Configuring Kafka on Kubernetes makes available from an external client with helm

Tsuyoshi Ushio
7 min readApr 9, 2019

--

A lot of people struggled to configure Kafka on kubernetes, especially if you want to use it from outside of the cluster. I’ll explain how can we make it. I also wrote a PR to the incubator/Kafka helm chart for enabling it. If it is merged, it might be helpful. I test it on Azure, However, the principal is the same for other cloud platform or on-premise.

What is the issue?

Deploy Kafka cluster on kubrernetes from an external client, you need to access through the Service. It can be NodePorts, LoadBalancer, or ingress controller. Some cloud platform can’t use Node Ports, in this case, we need to use LoadBalancer or ingress. However, this scenario could cause a problem. Let’s see this diagram.

Kafka on Kubernetes with LoadBalancer

When you start talking with Kafka from the external client, You send a request to the Service that has IP Address (12.345.67:31090). Then the Kafka return the endpoint where to access from the client. It should be `12.345.67:31090`. However, you might see something like `kafka-0.kafka-headless.default:9092` that is an internal access point of Kafka from the resources of kubernetes. Then the Kafka client tries to access the endpoint `kafka-0.kafka-headless.default:9092`. It fails because it is not accessible from the outside of the kubernetes.

We can use kafkacat for testing it. However, it returns wrong address.

$ kafkacat -b 12.345.67:31090 -L
Metadata for all topics (from broker -1: 12.345.67:31090/bootstrap):
1 brokers:
broker 0 at kafka-0.kafka-headless.default:9092
2 topics:
topic “test2” with 1 partitions:
partition 0, leader 0, replicas: 0, isrs: 0

Root cause

Kafka advises the endpoint based on the incoming request of the port number. We also configure advertised.listener and listener.security.protocol.map and listeners and inter.broker.listener.name for enabling it.

 “advertised.listeners”: PLAINTEXT://kafka-0.kafka-headless.default:9092
,EXTERNAL://12.345.67:31090
“listener.security.protocol.map”: PLAINTEXT:PLAINTEXT,EXTERNAL:PLAINTEXT
“listeners”: PLAINTEXT://:9092,EXTERNAL://:31090
“inter.broker.listener.name”: “PLAINTEXT”

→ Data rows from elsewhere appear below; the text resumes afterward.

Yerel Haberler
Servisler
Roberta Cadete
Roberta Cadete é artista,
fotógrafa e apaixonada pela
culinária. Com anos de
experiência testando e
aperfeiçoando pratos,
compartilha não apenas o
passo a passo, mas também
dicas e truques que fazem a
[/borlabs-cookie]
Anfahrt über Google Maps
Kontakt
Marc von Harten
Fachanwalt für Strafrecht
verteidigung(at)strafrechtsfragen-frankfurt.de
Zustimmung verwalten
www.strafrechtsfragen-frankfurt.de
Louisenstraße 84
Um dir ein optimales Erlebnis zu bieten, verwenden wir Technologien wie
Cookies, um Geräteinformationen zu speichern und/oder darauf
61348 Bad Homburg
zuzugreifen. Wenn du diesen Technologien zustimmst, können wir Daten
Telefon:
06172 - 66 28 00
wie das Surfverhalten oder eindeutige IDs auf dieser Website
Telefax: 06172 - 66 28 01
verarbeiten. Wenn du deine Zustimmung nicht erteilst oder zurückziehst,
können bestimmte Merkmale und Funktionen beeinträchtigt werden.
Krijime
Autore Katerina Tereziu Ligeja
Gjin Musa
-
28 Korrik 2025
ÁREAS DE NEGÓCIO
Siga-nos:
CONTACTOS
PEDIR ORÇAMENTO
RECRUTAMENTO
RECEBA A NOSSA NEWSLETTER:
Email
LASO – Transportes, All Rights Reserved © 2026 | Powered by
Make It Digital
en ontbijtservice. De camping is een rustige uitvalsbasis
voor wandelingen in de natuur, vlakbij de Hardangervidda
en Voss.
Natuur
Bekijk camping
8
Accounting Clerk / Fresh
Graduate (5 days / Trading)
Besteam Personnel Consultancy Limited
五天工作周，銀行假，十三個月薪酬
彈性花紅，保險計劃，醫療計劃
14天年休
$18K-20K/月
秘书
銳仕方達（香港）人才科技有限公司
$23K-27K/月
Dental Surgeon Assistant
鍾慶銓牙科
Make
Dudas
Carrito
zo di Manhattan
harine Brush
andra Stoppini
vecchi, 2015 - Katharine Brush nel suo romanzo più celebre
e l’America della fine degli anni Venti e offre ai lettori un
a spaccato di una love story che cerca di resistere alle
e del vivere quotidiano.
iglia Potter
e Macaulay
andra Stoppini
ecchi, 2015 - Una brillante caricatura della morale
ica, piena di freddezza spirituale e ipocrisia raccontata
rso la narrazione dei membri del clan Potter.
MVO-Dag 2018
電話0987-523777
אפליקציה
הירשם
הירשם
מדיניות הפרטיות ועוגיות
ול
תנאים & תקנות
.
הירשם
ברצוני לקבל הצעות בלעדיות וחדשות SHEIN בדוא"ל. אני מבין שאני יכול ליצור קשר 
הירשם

If you receive request to 9092, it will advice “PLAINTEXT://kafka-0.kafka-headless.default:9092” as a listener endpoint. In case 31090, it will be “EXTERNAL://12.345.67:31090”.

Looks simple, however, it doesn’t work for a lot of helm chart. It is not implemented or has a bug for the LoadBalancer scenario. Let’s solve this.

For more detail of the broker configuration,

Solution

Let me expand. Why does it happen even if I configure the advertised.listeners and some others? I investigate incubator/helm chart. I realized the root cause. I’ll explain what happens based on the configuration of the incubator/helm chart.

Ports for Kafka on kubernetes with LoadBalancer

TargetPort of Service

Look at the picture above. If the Service(LoadBalancer) receive the request at the Port(31090), it transfers the request to the Pod. According to the default configuration of the TargetPort, it dispatches the request to the 9092 port of the container. container dispatch the same port 9092. From the point of view of the Kafka, they think “hey, the request to the 9092 is coming. Let’s advise the endpoint for them. It should be kafka-0.kafka-headless.default:9092”. The TargetPort should be the same as the Service(LoadBalancer). If you configure the advertised.listener, Kafka creates these listeners which have a port 9092 and 31090. We need to fix the original helm chart to enable this. You can find my PR later.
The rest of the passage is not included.